И дед с ним никогда не общался. А я знаю, почему и как трубка оказалась у него во рту — тоже знаю.

Мельница
Танаковская ветряная мельница. 1970 год.

Как Пашка стал цыганином, а его брат Василий немым

Народу у Ивана (родной брат моего прадеда Павла) в семье было много. Все Пашку любили и баловали. В результате подрастал таким, что от него одна беда. Как-то недалеко от Танаково остановился цыганский табор, так Пашка повадился туда бегать. И всё бы нормально, да Пашка уманил своего брата Василия в лес по грибы, по ягоды. И Василий там потерялся, искали его дня три — не нашли. Всё, решили, пропал. Пашку за это отец вожжами отлупил, крепко отлупил.

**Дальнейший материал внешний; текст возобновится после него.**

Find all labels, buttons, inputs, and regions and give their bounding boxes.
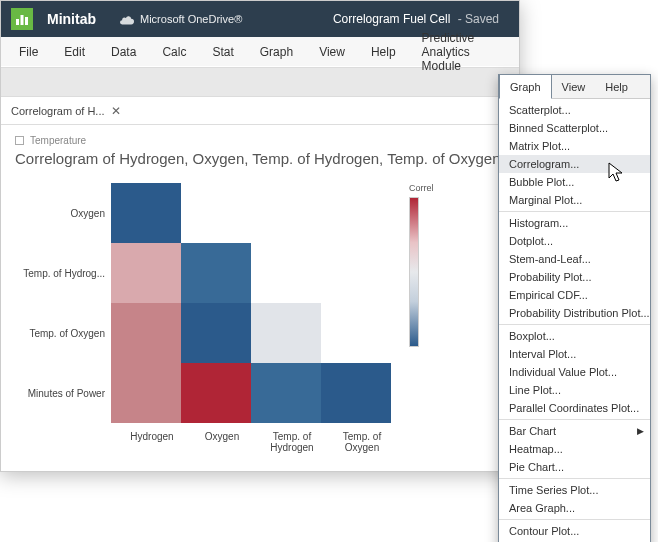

На другое утро и Пашка пропал, как сквозь землю провалился, нигде не нашли. Василия нашли, бабушка говорит, дён (дней) через семь-восемь. Пошли коней мужики запрягать, слышат, кто-то под складом то ли пищит, то ли стонет. Поглядели, а там Василий. Как попал он туда, одному богу ведомо. Чтобы вытащить, пришлось пол у склада вскрывать. Спросили: «Как ты сюда попал и где был?» Он говорит: «С дядькой волосатым по лесу гулял, кормил он меня ягодами и пряниками, а потом сюда привёл и посадил под склад, чтобы я больше не потерялся». На другой день Василий заболел. В карманах его штанов нашли сушёный навоз. Болел он долго, думали что умрёт, но выжил, а вот разговаривать больше не стал.

Пашка появился дома года через три, в цыганской одежде и с трубкой в зубах. Он больше её не выпускал. Василий вырос и жил с бабушкой Анной до 43 лёт. Работал в колхозе, простудился, заболел и умер. А Пашка, когда отлупили, обиделся и ушёл с цыганским табором и бродил с ним все три года. Про Василия потом говорили, что его диконёк водил, а что и как было, Василий рассказать уже не смог. Онемел.

В.А. КОНОПЛЁВ.
(В статье сохранён разговорный стиль речи автора).